Anna would lie for many hours on her bed that day, weeping to herself.

What will be taken from me now?

  

Each day she passed girls with fathers, fathers whom God had allowed to remain upon the earth beside their daughters.  Such was not her life.  She had been asked to accept it, and she had made her peace with it.  

Each day she saw young people in love, married people and courting couples, fondness and devotion glowing in their faces as they turned to one another.  She yearned to look into such a face.  She had resigned herself to waiting patiently, fearing that it should never appear.  Her solace lay with the sea, the wild ponies, and the birds of the air.  She would be content to ride, and to draw with Elizabeth.  She would pay no heed to the opinions of Chincoteaguers, who thought her odd and avoided her.  Her hope was in the future.  

That future had seemed so close.  She had reached out it to it with the full length of her arms and was about to touch it with her fingertips.  

What will be taken from me?

Mary brought food to her, and sat by her bed to console her, though she did not know the source of her sorrow.  Anna could not speak to her.  What protection had she found in her mother's love?  From what had it shielded her?  

Finally, as the thin moon rose, she fell into an exhausted, dreamless sleep. Outside, the basket of eggs lay forgotten on the ground.  Mary retrieved the basket the next morning, emptied by the night-foraging creatures of the marsh.  

What was not closely guarded was gone.

 

CHAPTER SEVEN

The Visitor

 

Love comes at a price.
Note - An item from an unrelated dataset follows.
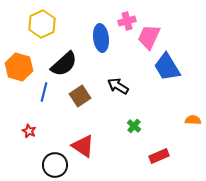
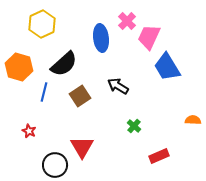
pink cross: rotated 30 degrees counterclockwise
red triangle: moved 1 px left, 1 px down; rotated 25 degrees clockwise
It peels away the covering that wraps our hearts.  The covering protects us as the wood of a young tree is protected: outside is the rough bark, then the softer inner bark.  Beneath that lies the sapwood, where the tree's lifeblood flows.  Finally, deeply hidden, is the precious heartwood, strong and enduring.  

Children shield themselves with laughter and foolishness, cast off as they grow.  Beneath that is joy.  If joy is ripped away, as it should not rightly be, or worn away, as it commonly is, there is hope.  It is a thin layer: resilient, but subject to drought.  If it should wither and die there remains the sanctuary of work, where we retreat for strength when we must persevere or perish.  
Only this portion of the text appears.